Until recently, the Bank of England’s Monetary Policy Committee (MPC), which has responsibility for setting interest rates, was undecided if conditions were right for tightening monetary policy. Andrew Bailey, the Governor of the Bank of England (BoE), revealed in August that the MPC could not categorically say that there was clear evidence that significant progress was being made in eliminating spare capacity and achieving the two per cent inflation target sustainably.

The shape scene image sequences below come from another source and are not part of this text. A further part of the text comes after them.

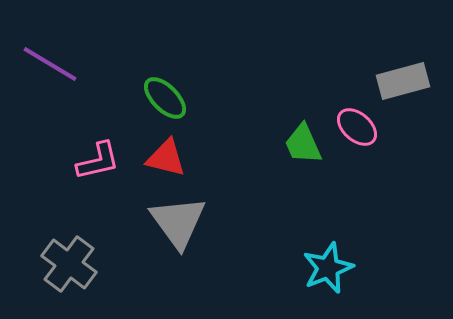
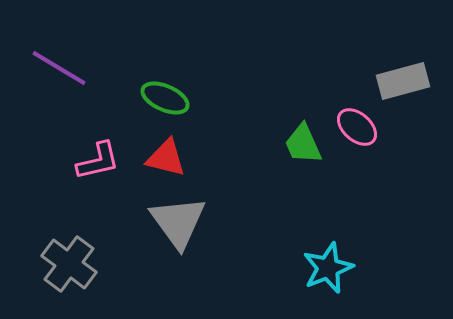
purple line: moved 9 px right, 4 px down
green ellipse: rotated 21 degrees counterclockwise
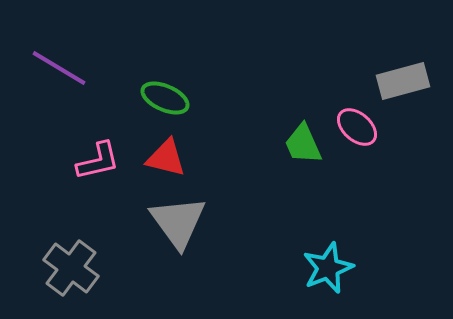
gray cross: moved 2 px right, 4 px down
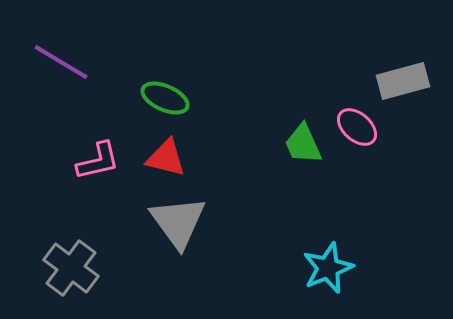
purple line: moved 2 px right, 6 px up
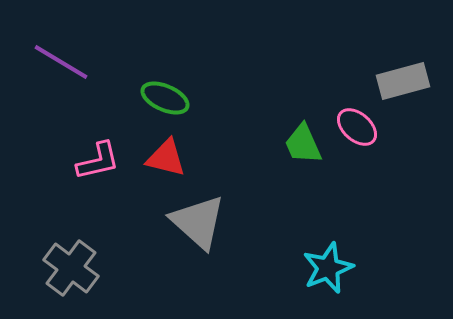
gray triangle: moved 20 px right; rotated 12 degrees counterclockwise
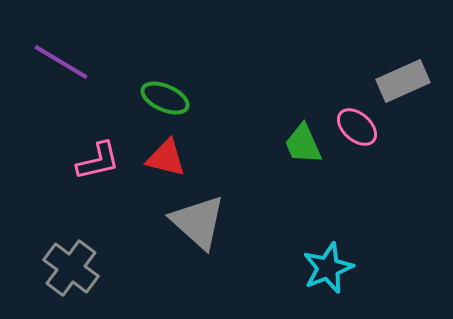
gray rectangle: rotated 9 degrees counterclockwise
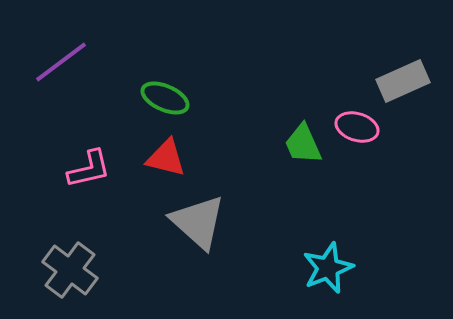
purple line: rotated 68 degrees counterclockwise
pink ellipse: rotated 24 degrees counterclockwise
pink L-shape: moved 9 px left, 8 px down
gray cross: moved 1 px left, 2 px down
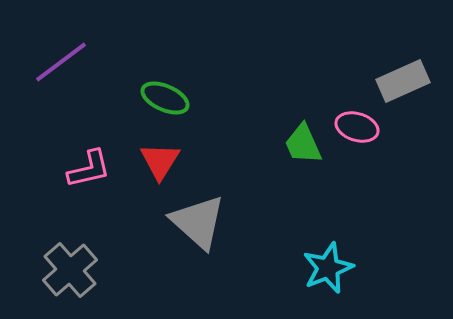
red triangle: moved 6 px left, 3 px down; rotated 48 degrees clockwise
gray cross: rotated 12 degrees clockwise
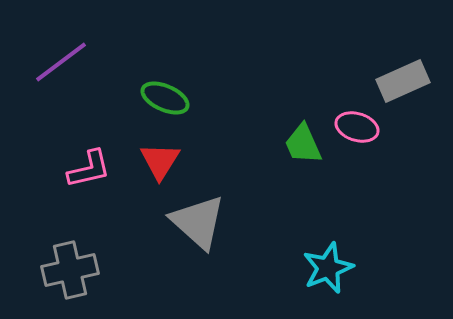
gray cross: rotated 28 degrees clockwise
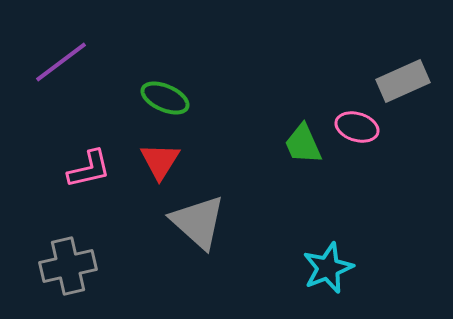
gray cross: moved 2 px left, 4 px up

But given recent data on both inflation and labour it might now be an appropriate time for the BoE to take its first steps in tightening monetary policy. The annual inflation rate jumped more in August than at any time since the BoE was granted independence. Analysts expect the rate to rise from the 3.2 per cent in August to peak at over 4 per cent in the winter and remain more than one percentage point above the BoE’s two per cent target until at least autumn 2022. Job vacancies are also at their highest level ever recorded, indicating strong demand for labour. Payrolls are now at pre-pandemic levels indicating that significant progress has been made in eliminating spare capacity. We have also seen the number of adults who are not working but say they want a job fall to its lowest level since such records began almost 30 years ago. The BoE is also far more likely to damage its credibility by overshooting rather than undershooting its inflation target.
The questions for the MPC will be what to do and how quickly. It will not want to tighten policy too early, as this could undermine the recovery from the pandemic and damage living standards. But if it tightens too late, the inflation genie could well and truly escape from its bottle, forcing the BoE to be much more aggressive with subsequent interest rate rises.

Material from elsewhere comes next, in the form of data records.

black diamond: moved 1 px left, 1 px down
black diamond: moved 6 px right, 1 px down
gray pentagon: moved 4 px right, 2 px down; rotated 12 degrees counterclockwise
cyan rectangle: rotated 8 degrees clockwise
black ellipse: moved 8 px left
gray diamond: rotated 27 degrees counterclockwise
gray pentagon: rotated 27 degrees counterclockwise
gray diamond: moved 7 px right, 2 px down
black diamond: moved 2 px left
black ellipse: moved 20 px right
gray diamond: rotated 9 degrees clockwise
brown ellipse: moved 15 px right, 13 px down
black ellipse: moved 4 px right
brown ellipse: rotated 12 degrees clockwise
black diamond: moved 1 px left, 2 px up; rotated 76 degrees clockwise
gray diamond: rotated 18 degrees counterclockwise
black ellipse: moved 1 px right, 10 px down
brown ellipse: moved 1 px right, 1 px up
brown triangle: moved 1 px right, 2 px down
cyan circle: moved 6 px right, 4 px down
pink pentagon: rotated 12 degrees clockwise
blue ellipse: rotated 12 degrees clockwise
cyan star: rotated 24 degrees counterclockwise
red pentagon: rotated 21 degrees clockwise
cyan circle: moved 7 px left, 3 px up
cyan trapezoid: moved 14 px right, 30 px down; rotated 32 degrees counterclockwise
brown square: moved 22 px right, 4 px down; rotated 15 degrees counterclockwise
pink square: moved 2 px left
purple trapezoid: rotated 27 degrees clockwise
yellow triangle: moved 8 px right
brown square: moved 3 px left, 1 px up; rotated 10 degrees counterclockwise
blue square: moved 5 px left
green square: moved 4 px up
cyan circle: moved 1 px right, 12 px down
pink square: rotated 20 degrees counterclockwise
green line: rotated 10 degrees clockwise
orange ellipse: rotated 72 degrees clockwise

Until recently, most economists agreed the first risk was more serious. It made sense for the BoE to do nothing, with Governor Bailey downplaying the risk of overshooting inflation with public comments stating the BoE was monitoring inflation very carefully. Fortunately, the BoE has one tool at hand with which it can tweak its stance on monetary policy and, indeed, at its most recent meeting the MPC stated there would be ‘some modest tightening of monetary policy’ in order to meet the inflation target. It could therefore cap its QE at around £870bn rather than continuing to the end-of-year target of £895bn. Such a move should offer little risk of undermining the recovery and it would show markets and investors that the BoE was being vigilant about rising inflation.

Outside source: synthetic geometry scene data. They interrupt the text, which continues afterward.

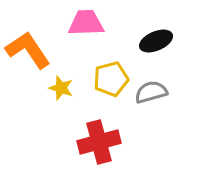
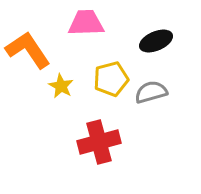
yellow star: moved 2 px up; rotated 10 degrees clockwise
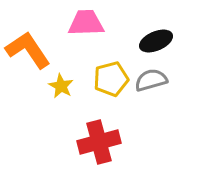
gray semicircle: moved 12 px up
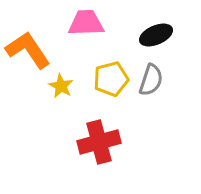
black ellipse: moved 6 px up
gray semicircle: rotated 124 degrees clockwise
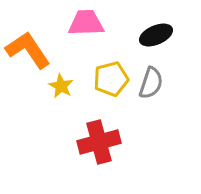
gray semicircle: moved 3 px down
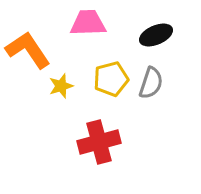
pink trapezoid: moved 2 px right
yellow star: rotated 25 degrees clockwise
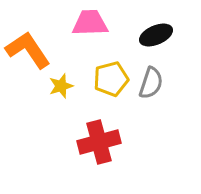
pink trapezoid: moved 2 px right
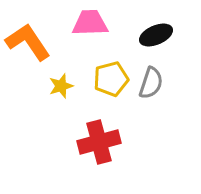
orange L-shape: moved 8 px up
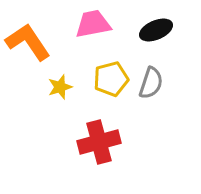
pink trapezoid: moved 3 px right, 1 px down; rotated 9 degrees counterclockwise
black ellipse: moved 5 px up
yellow star: moved 1 px left, 1 px down
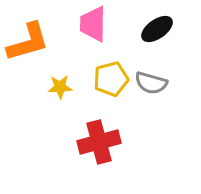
pink trapezoid: rotated 78 degrees counterclockwise
black ellipse: moved 1 px right, 1 px up; rotated 12 degrees counterclockwise
orange L-shape: rotated 108 degrees clockwise
gray semicircle: rotated 88 degrees clockwise
yellow star: rotated 15 degrees clockwise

Recent data suggests that the UK’s economic backdrop has changed and that the MPC now needs to show that the BoE is serious about inflation. Capping QE may mean it can put off putting up interest rates for a while and still give retain the option of loosening monetary policy once again if the recovery proves disappointing. The timing of any interest rate rise is uncertain. However, it feels like that time is getting closer as we enter the Autumn.